Table 1 Patient characteristics.
Figure 2
figure 2

The effect of PDT on indolent lymphoid malignancies was limited in case PpIX accumulation was not sufficient. (A)–(C) Analyses of three patients with HTLV-1-AC, chronic ATL and FL are shown. Tumor cells were identified as CD4+CADM1+ cells (A), (B), and as CD19+Igλ+ cells in FL (C). PpIX accumulation on tumor cells after incubation is shown in the lower left panels. Apoptosis and necrosis of tumor cells after PDT are shown in the lower right panels. (D) The percentages of Ki-67 expression on tumor cells (left) and serum LDH levels (right) from patients with aggressive ATL or AC and Chronic ATL or other lymphoid malignancies. (E) Serum sIL-2R levels from patients with aggressive ATL or AC and Chronic ATL. (F) Correlation between Ki-67 expression in tumor cells before ALA-PDT and % Annexin V and/or FVD positive cells after ALA-PDT (5-ALA 1 mM). Data are expressed as the means +/− SEM.

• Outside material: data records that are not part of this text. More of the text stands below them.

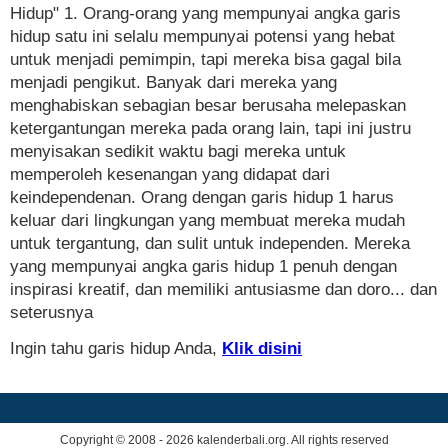
Hidup" 1. Orang-orang yang mempunyai angka garis
hidup satu ini selalu mempunyai potensi yang hebat
untuk menjadi pemimpin, tapi mereka bisa gagal bila
menjadi pengikut. Banyak dari mereka yang
menghabiskan sebagian besar berusaha melepaskan
ketergantungan mereka pada orang lain, tapi ini justru
menyisakan sedikit waktu bagi mereka untuk
memperoleh kesenangan yang didapat dari
keindependenan. Orang dengan garis hidup 1 harus
keluar dari lingkungan yang membuat mereka mudah
untuk tergantung, dan sulit untuk independen. Mereka
yang mempunyai angka garis hidup 1 penuh dengan
inspirasi kreatif, dan memiliki antusiasme dan doro... dan
seterusnya
Ingin tahu garis hidup Anda,
Klik disini
Copyright © 2008 - 2026 kalenderbali.org. All rights reserved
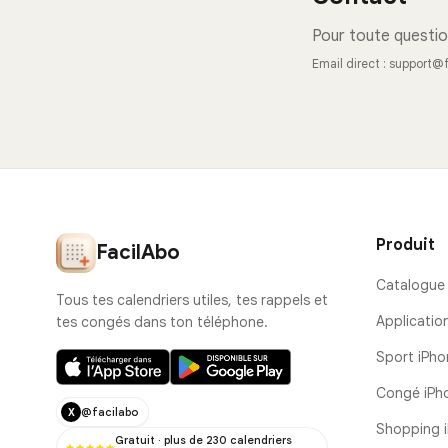
Pour toute questio
Email direct : support
Produit
FacilAbo
Catalogue
Tous tes calendriers utiles, tes rappels et
Applicatio
tes congés dans ton téléphone.
Sport iPho
Congé iPh
@facilabo
X
Shopping 
Gratuit · plus de 230 calendriers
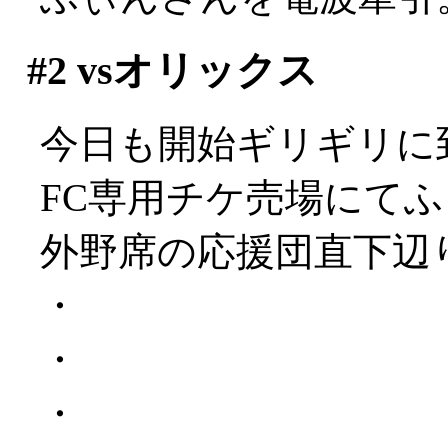
#2
vsオリックス
今日も開始ギリギリに
FC専用チケ売場にて
外野席の応援団直下辺
・
・
・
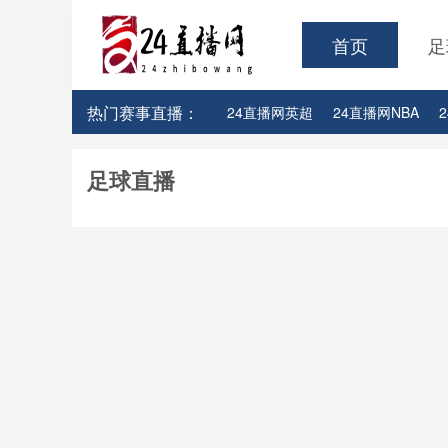
首页
足
热门赛事直播：
24直播网英超
24直播网NBA
24直播网亚洲杯
24直播网世亚预
足球直播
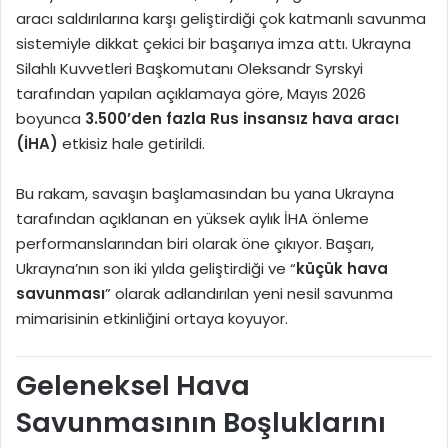
aracı saldırılarına karşı geliştirdiği çok katmanlı savunma
sistemiyle dikkat çekici bir başarıya imza attı. Ukrayna
Silahlı Kuvvetleri Başkomutanı
Oleksandr Syrskyi
tarafından yapılan açıklamaya göre, Mayıs 2026
boyunca
3.500’den fazla Rus insansız hava aracı
(İHA)
etkisiz hale getirildi.
Bu rakam, savaşın başlamasından bu yana Ukrayna
tarafından açıklanan en yüksek aylık İHA önleme
performanslarından biri olarak öne çıkıyor. Başarı,
Ukrayna’nın son iki yılda geliştirdiği ve “
küçük hava
savunması
” olarak adlandırılan yeni nesil savunma
mimarisinin etkinliğini ortaya koyuyor.
Geleneksel Hava
Savunmasının Boşluklarını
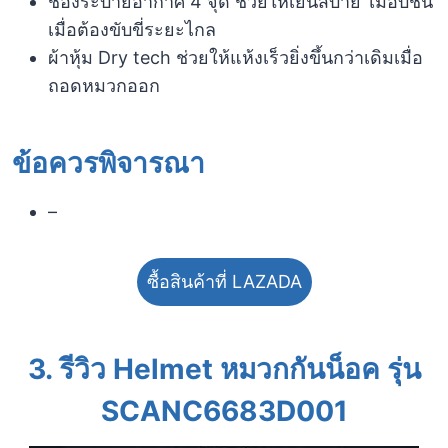
ช่องระบายอากาศ 4 จุด ช่วยให้เย็นสบาย ไม่อับชื้น
เมื่อต้องขับขี่ระยะไกล
ผ้าหุ้ม Dry tech ช่วยให้แห้งเร็วยิ่งขึ้นกว่าเดิมเมื่อ
ถอดหมวกออก
ข้อควรพิจารณา​
–
ซื้อสินค้าที่ LAZADA
3. รีวิว Helmet หมวกกันน็อค รุ่น
SCANC6683D001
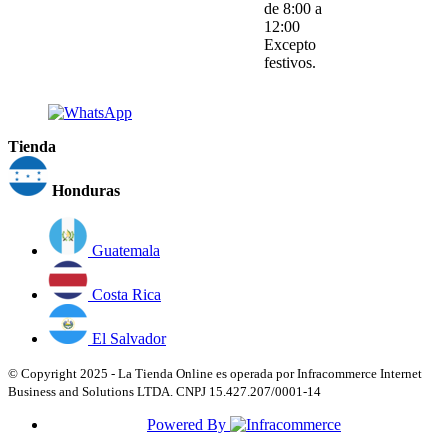
de 8:00 a
12:00
Excepto
festivos.
Tienda
Honduras
Guatemala
Costa Rica
El Salvador
© Copyright 2025 - La Tienda Online es operada por Infracommerce Internet
Business and Solutions LTDA. CNPJ 15.427.207/0001-14
Powered By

We examined the expression of Ki-67 in tumor cells and the serum lactate dehydrogenase (LDH) levels of 13 patients and compared them among the following three groups; aggressive ATL (n = 4), HTLV-1 AC and indolent ATL (n = 4), and other lymphoid malignancies (n = 5) (Fig. 2D). The tumor cells of aggressive ATL were more proliferative than those of other diseases. In ATL patients, the concentration of serum soluble IL-2 receptor (sIL-2R) was relatively higher in patients with aggressive ATL than in patients with indolent ATL patients (Fig. 2E,F). In the analysis of overall patients combined from groups of acute ATL, chronic ATL and HTLV-1 carrier, there was a positive relationship between % Ki-67 and % dead cells after PDT, however, in the analysis of each patient group, there was no correlation between the parameters. (Fig. 2F).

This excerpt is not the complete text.